I was struck by this passage, not about by the discipline of writing three pages a day, but for the superstitious rituals Pullman indulges in — this from an author who’s an atheist and whose His Dark Materials trilogy was famously anti-religion…

Every day from roughly 10 until 1, Pullman sits at his desk in a monkish study at the top of the house and produces three pages, longhand. He has written three pages a day ever since he started writing. Habit, he is fond of saying, has written far more books than talent. The ritual is sacred. As is the space. “Nobody’s photographed this, and nobody will ever photograph this,” he told me, both fierce and faintly amused by the severity of his own rule. “I’m superstitious about that, very superstitious about that.”

Arranged on the desk are various objects of mystical significance. “I write more easily, more comfortably, with less anxiety if I’ve got my various magic bits on the table,” he said. The magic bits consist of a piece of scientific apparatus used in the search for dark matter, a magnifying glass and his “special pen.” Pullman has three special pens — Montblanc ballpoints — one in his study, one in his bag and one on the table downstairs for letter writing and signing books that people bring to his door (“which sometimes happens”). There is special paper, too: “I started ‘His Dark Materials’ on the sort of paper you could get 30 years ago, A4, narrow-lined, with two holes. Then they started making paper with four holes, and I discovered I couldn’t write on that.” He acknowledged with a brief apologetic glance the lunacy of this statement. “This is what I did that’s even more bonkers. I had to finish ‘The Amber Spyglass,’ and I could only get four-hole paper, so I got some four-hole paper and some of those little white stickers and solemnly put them over the holes.” Eventually, he found a Canadian supplier selling his preferred, two-holed paper. “I’ve got enough for 10,000 years, I think.”

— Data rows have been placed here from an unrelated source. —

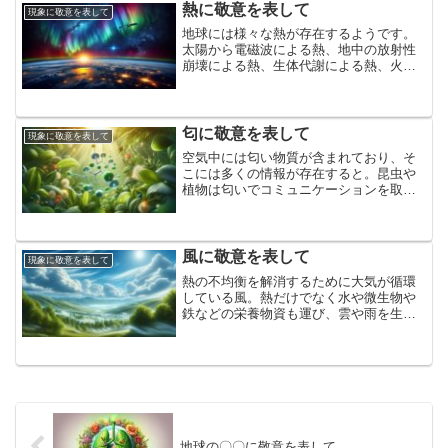
熱に敬意を表して
現象に敬意を表して
地球には様々な熱が存在するようです。
太陽から電磁波による熱、地中の放射性
崩壊による熱、生体代謝による熱、火に
よる熱、摩擦熱、電気によるジュール熱
など。熱は活動を生み出し、活動が熱を
生み出す。熱に敬意を表して。
匂に敬意を表して
現象に敬意を表して
空気中には匂い物質が含まれており、そ
こには多くの情報が存在すると。昆虫や
植物は匂いでコミュニケーションを取
り、魚や犬は人間をはるかに超えた嗅覚
を持つそう。無数の生物が放つ、目に見
えないコミュニケーションである匂いに
敬意を表して
風に敬意を表して
現象に敬意を表して
熱の不均衡を解消するために大気が循環
している風。熱だけでなく水や微生物や
鉄などの栄養物資も運び、雲や雨を生
み、時には海をかき混ぜて生態系を豊か
にしている風に敬意を表して
地球の〇〇に敬意を表して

Pullman likes to inhabit such contradictions: a man who doesn’t believe in God but does believe in magic. One of his favorite books is “The Secret Commonwealth,” by a 17th-century Scottish minister, Robert Kirk, that explores life beyond empirical reach. Fairies, witches, ghosts. Does he really believe in these things? “When I’m writing about them, yes,” he said. “It’s not naïve, but the sort of answer it requires is one of the Keats type. The negative-capability type. Both believing and not believing. Skeptical about everything but credulous about everything, too.” He gets the kind of kick out of unreality that could be dismissed as childlike if it hadn’t molded his imagination. “I like the irrational, I like ghosts,” he said. “They help me to write.”

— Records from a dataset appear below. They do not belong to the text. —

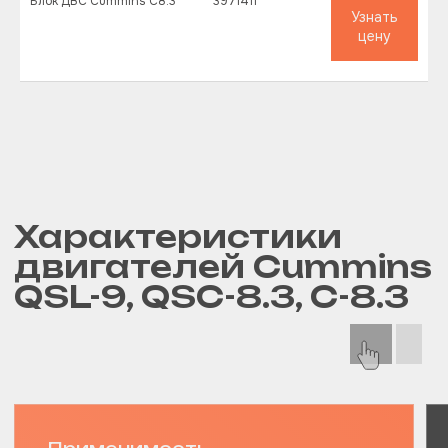
Блок ДВС Cummins C8.3
3971411
Узнать
цену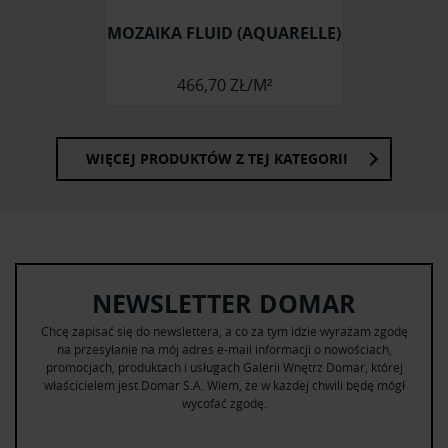
korzystania z ich usług.
MOZAIKA FLUID (AQUARELLE)
466,70 ZŁ/M²
WIĘCEJ PRODUKTÓW Z TEJ KATEGORII
NEWSLETTER DOMAR
Chcę zapisać się do newslettera, a co za tym idzie wyrażam zgodę
na przesyłanie na mój adres e-mail informacji o nowościach,
promocjach, produktach i usługach Galerii Wnętrz Domar, której
właścicielem jest Domar S.A. Wiem, że w każdej chwili będę mógł
wycofać zgodę.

This is a perfect example of the attitude captured by Matthew Hutson’s 2012 book The 7 Laws of Magical Thinking, subtitled “How Irrational Beliefs Keep Us Happy, Healthy, and Sane.” Hutson’s thesis is that we can understand how the human mind is given to various beliefs that, with our emperical, logical hats on, we understand are irrational, i.e. not real — but how nevertheless if we indulge indirectly in some of those beliefs, they make us happier and more productive and less stressed. This works because our minds are not computers that can be entirely disciplined by logic; our minds have evolved over millennia to make us efficient at surviving in the natural world in which we need to get along with our fellow humans, and perceive that world in a way that encourages us to behave in ways that lead to reproductive success.

So: you are not a single mind. You can understand that, to take a trivial example, the piano that John Lennon composed “Imagine” on isn’t really different from any other piano — it doesn’t retain any kind of ‘essence’ of John Lennon from his having played it — but if it is awesome to you to go out of your way to be in its presence, go for it. You will be happier. (This is the first of dozens of examples in Hutson’s book.) Pullman’s mystical objects are another example. You are many minds. If your logical rational mind needs to assuage its magical-thinking counterpart of its doubts, that logical rational mind might well be more productive.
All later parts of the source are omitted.